» Transcribed page contents
####################

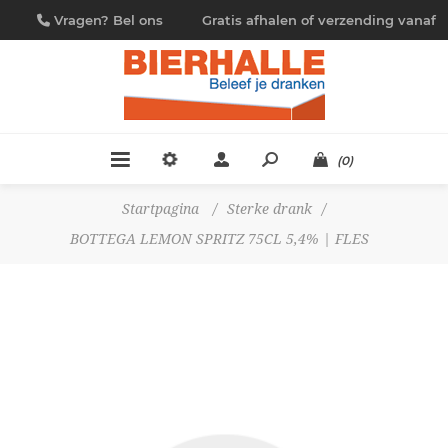
Vragen? Bel ons
Gratis afhalen of verzending vanaf
09/230.88.44
€ 4,95
(0)
Startpagina
/
Sterke drank
/
BOTTEGA LEMON SPRITZ 75CL 5,4% | FLES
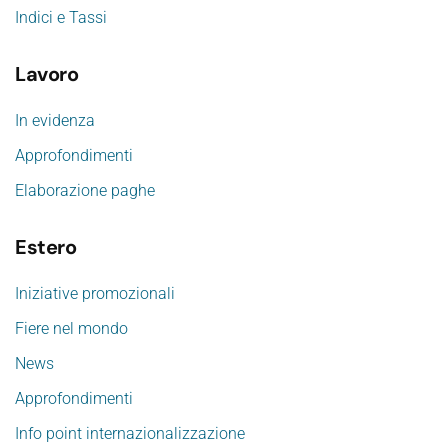
Indici e Tassi
Lavoro
In evidenza
Approfondimenti
Elaborazione paghe
Estero
Iniziative promozionali
Fiere nel mondo
News
Approfondimenti
Info point internazionalizzazione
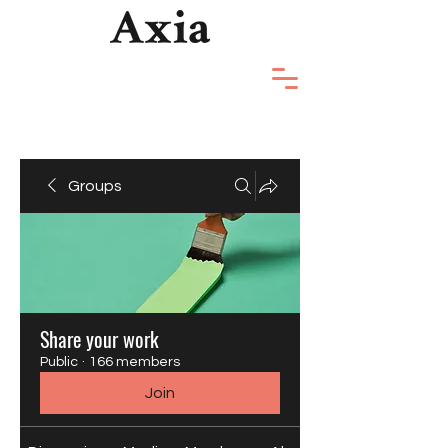
Groups
Share your work
Public
·
166 members
Join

####################

» The problem
Output each entry above word for word. The pictures stay out.

» Answer to this problem
Vragen? Bel ons
Gratis afhalen of verzending vanaf
09/230.88.44
€ 4,95
(0)
Startpagina
/
Sterke drank
/
BOTTEGA LEMON SPRITZ 75CL 5,4% | FLES
Indici e Tassi
Lavoro
In evidenza
Approfondimenti
Elaborazione paghe
Estero
Iniziative promozionali
Fiere nel mondo
News
Approfondimenti
Info point internazionalizzazione
Groups
Share your work
Public
·
166 members
Join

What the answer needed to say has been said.